* _Task description_: The answer must be an exact copy of the lines from the top of the listing below through the line with "бывшие работы в Москве", with no pictures.

* _Given data_:
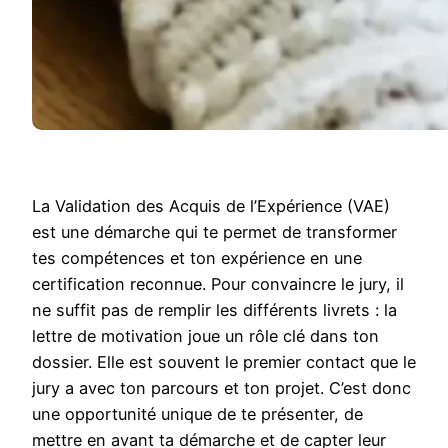
La Validation des Acquis de l’Expérience (VAE)
est une démarche qui te permet de transformer
tes compétences et ton expérience en une
certification reconnue. Pour convaincre le jury, il
ne suffit pas de remplir les différents livrets : la
lettre de motivation joue un rôle clé dans ton
dossier. Elle est souvent le premier contact que le
jury a avec ton parcours et ton projet. C’est donc
une opportunité unique de te présenter, de
mettre en avant ta démarche et de capter leur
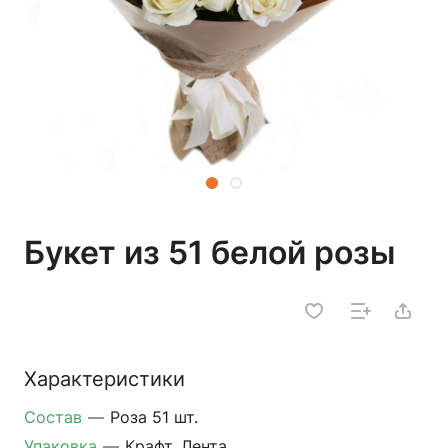
Букет из 51 белой розы
Характеристики
Состав
—
Роза 51 шт.
Упаковка
—
Крафт, Лента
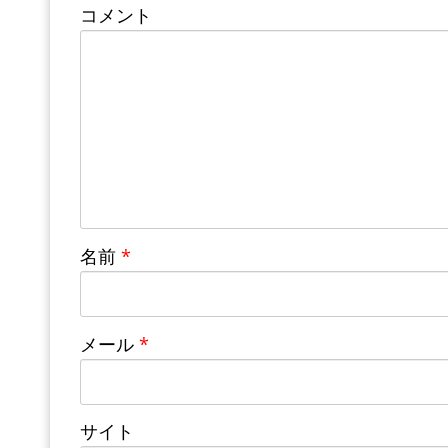
コメント
名前
*
メール
*
サイト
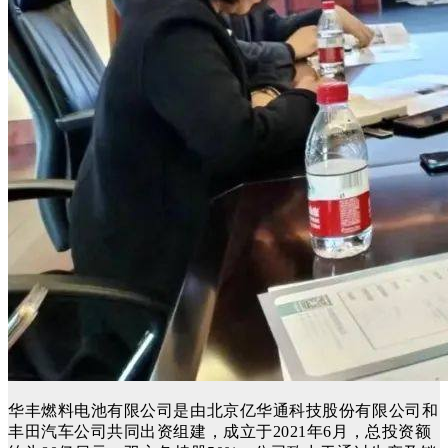
华丰燃料电池有限公司是由北京亿华通科技股份有限公司和
丰田汽车公司共同出资组建，成立于2021年6月，总投资额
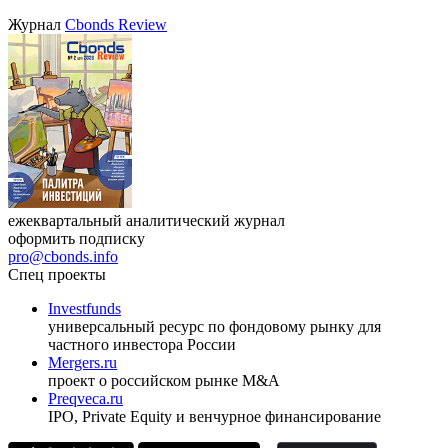
27.08.2026, 16:00-17:00 (мск)
VIII международная конференция «Рынок капитала
Республики Узбекистан»
17.09.2026, Ташкент
Журнал
Cbonds Review
ежеквартальный аналитический журнал
оформить подписку
pro@cbonds.info
Спец проекты
Investfunds
универсальный ресурс по фондовому рынку для
частного инвестора России
Mergers.ru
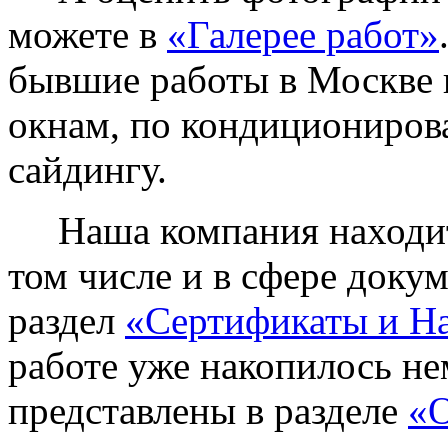
можете в
«Галерее работ»
бывшие работы в Москве 
окнам, по кондиционирова
сайдингу.
Наша компания находитс
том числе и в сфере доку
раздел
«Сертификаты и Н
работе уже накопилось не
представлены в разделе
«О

* _Answer area_:
La Validation des Acquis de l’Expérience (VAE)
est une démarche qui te permet de transformer
tes compétences et ton expérience en une
certification reconnue. Pour convaincre le jury, il
ne suffit pas de remplir les différents livrets : la
lettre de motivation joue un rôle clé dans ton
dossier. Elle est souvent le premier contact que le
jury a avec ton parcours et ton projet. C’est donc
une opportunité unique de te présenter, de
mettre en avant ta démarche et de capter leur
Букет из 51 белой розы
Характеристики
Состав
—
Роза 51 шт.
Упаковка
—
Крафт, Лента
コメント
名前
*
メール
*
サイト
华丰燃料电池有限公司是由北京亿华通科技股份有限公司和
丰田汽车公司共同出资组建，成立于2021年6月，总投资额
27.08.2026, 16:00-17:00 (мск)
VIII международная конференция «Рынок капитала
Республики Узбекистан»
17.09.2026, Ташкент
Журнал
Cbonds Review
ежеквартальный аналитический журнал
оформить подписку
pro@cbonds.info
Спец проекты
Investfunds
универсальный ресурс по фондовому рынку для
частного инвестора России
Mergers.ru
можете в
«Галерее работ»
бывшие работы в Москве 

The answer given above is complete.